European Journal of Mechanics - A/Solids ( IF 4.1 ) Pub Date : 2021-01-24 , DOI: 10.1016/j.euromechsol.2021.104223 Georgiy M. Sevastyanov
The paper presents an analytical solution to the coupled problem of spherically symmetric elastic-plastic deformation accompanied by heating of the material due to the plastic dissipation, which in turn changes the mechanical properties of the material. The dependence of both elastic and plastic mechanical properties of the material on temperature can be arbitrary. Both elastic and plastic deformations are assumed to be finite. The thermal expansion of material is neglected. Heating is assumed to be adiabatic.
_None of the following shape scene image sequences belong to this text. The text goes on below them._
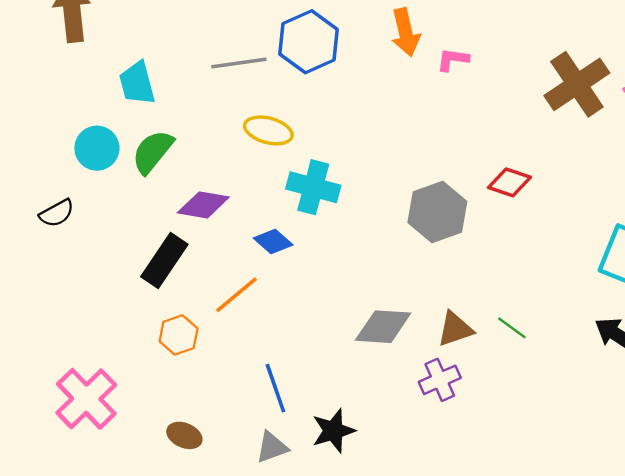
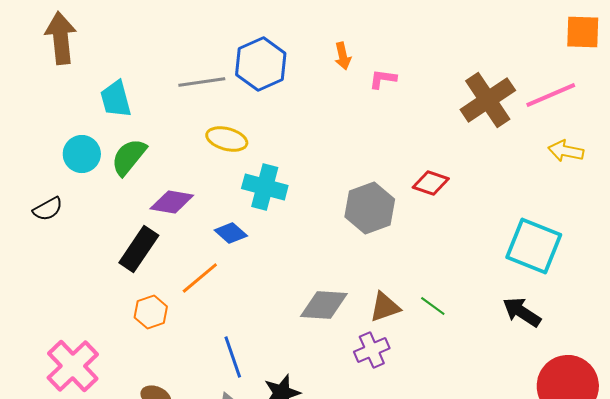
orange arrow: (405, 32) -> (343, 56), size x0.7

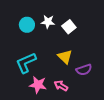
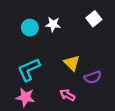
white square: (69, 27) -> (94, 19), moved
pink star: (38, 85) -> (25, 97), moved

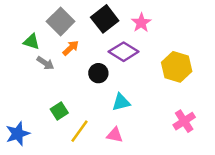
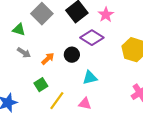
orange arrow: (71, 48) -> (48, 59), moved
gray arrow: (45, 63) -> (24, 53), moved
Instead of a spatial coordinate, temperature is considered as an independent monotonic variable. This made it possible to reduce the problem to solving the first order ODE. The obtained solution is valid for any incompressible hyperelastic solid with arbitrary pressure-independent non-singular yield condition, perfectly-plastic or isotropic strain-hardening/softening. Example of solution for the linear thermal-softening and strain hardening material with tension-compression asymmetry in yielding is given.
中文翻译:
各向同性不可压缩材料中绝热加热效应对球腔弹塑性收缩/膨胀的影响
本文提出了一种解决方案,解决了由于塑性耗散而伴随着材料加热而引起的球对称弹塑性变形耦合问题,进而改变了材料的机械性能。材料的弹性和塑性机械性能对温度的依赖性可以是任意的。假定弹性变形和塑性变形都是有限的。材料的热膨胀被忽略。假定加热是绝热的。代替空间坐标,温度被认为是独立的单调变量。这使得可以减少解决一阶ODE的问题。所获得的解适用于具有任意压力无关的非奇异屈服条件的任何不可压缩的超弹性固体,完全塑性或各向同性的应变硬化/软化。给出了屈服压缩不对称的线性热软化和应变硬化材料的解决方案示例。